Just .02 cents worth.  Anyone got change for a nickel?


----------



## Jeff Phillips (Sep 17, 2004)

The Mr. Buddy was the 1 I looked at too.

How long will a tank of propane last?


----------



## Cranium (Sep 17, 2004)

small green bottle will last around 6 hours on high...the best thing to do is buy the adaptor hose for another $15ish & hook it up to the 20lb tank..


----------



## Jeff Phillips (Sep 17, 2004)

Jeff Cunningham said:
			
		

> small green bottle will last around 6 hours on high...the best thing to do is buy the adaptor hose for another $15ish & hook it up to the 20lb tank..

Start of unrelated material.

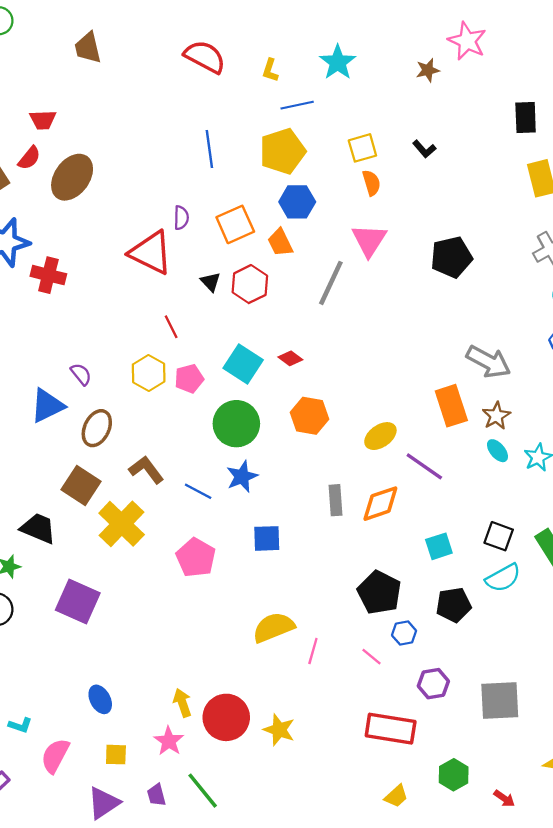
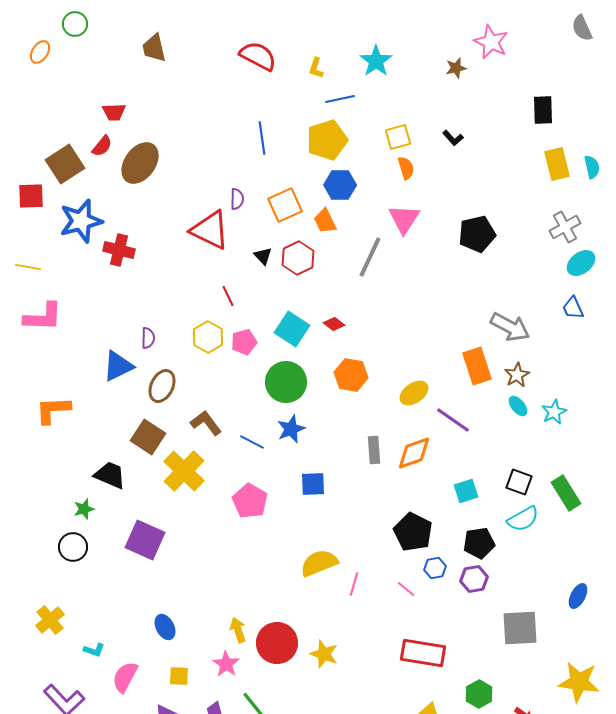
purple semicircle: (81, 374) -> (148, 338), turned 40
purple hexagon: (433, 684) -> (474, 579), moved

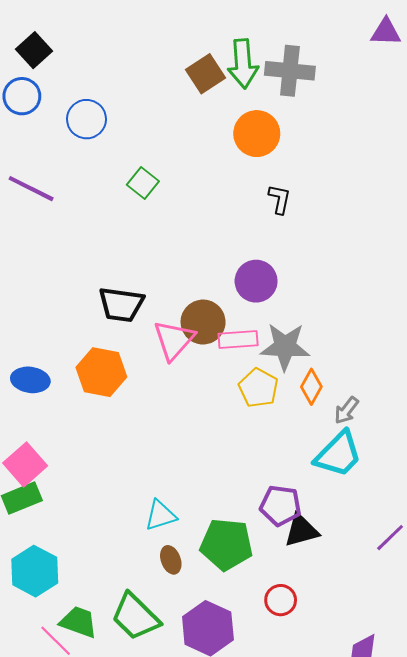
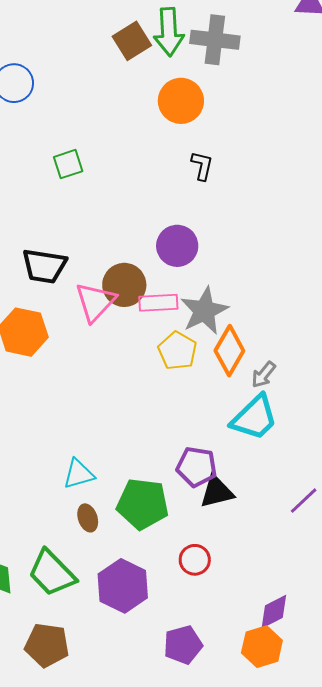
green square: (143, 183) -> (68, 164), moved, turned 32
gray star: (285, 347) -> (204, 311), turned -30
orange diamond: (311, 387) -> (229, 351), size x1.4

So do you get several weekends out of a 20# tank?


----------



## jeepguru (Sep 17, 2004)

Coleman makes one called the Black Cat, runs off small propane cyl. for about 4 hrs on high, and it is sold as an indoor/outdoor heater so I would assume it would be safe in a camper.  I bought mine for less than $25 and it works pretty good in a tent.


----------



## SWAMPFOX (Sep 19, 2004)

I got a Mr. Buddy with two infrared heads on it. It will run you out of a 9x12 canvas tent in about an instant. I don't sleep with it on. I use it warm things up before I turn in and then turn it on when I'm dressing in the morning. It mounts on a 20 lb. tank.


----------



## huntnnut (Sep 19, 2004)

Jeff, if you're using it in a pop-up you will need to run it on high on those really cold nights and it won't run on high all night long with a small tank.  You'll need a 20# tank or either you'll have to get up to a cold camper and have to replace the tank.... :speechles 

Swampy, I wish I had a two headed Mr. Buddy...


----------



## Deerman (Sep 20, 2004)

I bought a small one for my camper it worsk greatI just leave a window cracked just for peace of mind, but be careful i told a buddy to turn the heater  off one night and he did not turn the gas all the way off just enough for the flame to go off, was not long before he was couing his head off,then i got up and checked heater and turned gas aal the way off. Good thing we did not fall  asleep, it was a blessing, From now on I am the one who who checks on the heater, dont depend on noone but yourself. I think it is a Bear Cat , Bought at Wal-Mart


----------



## hpurvis (Sep 20, 2004)

Ya'll be careful. We don't want you waking up dead.


----------



## huntnnut (Sep 20, 2004)

Funny Post


----------



## gacowboy (Sep 20, 2004)

*Detector*

I like biggus's idea about getting a CO detector. That's cheap insurance for fire and CO. Well worth $25. Can't be to safe, CO can build up in a tent or camper.


----------



## Joe Moran (Sep 21, 2004)

BPS has a Coleman propane heater that is rated for tents & campers. I believe that it's called a Black Cat. It uses 1# propane cylinders, and even has a battery operated fan. Last season, I think that they were selling for about $69.


----------



## Jeff Phillips (Sep 21, 2004)

I found the 1 I'm going to buy in Cabela's. It is a Heater Buddy. It has settings for 4500, 9000, or 18000 btu. With a 12' hose and a 20# tank I can keep my kids warm in the camper   It's $129.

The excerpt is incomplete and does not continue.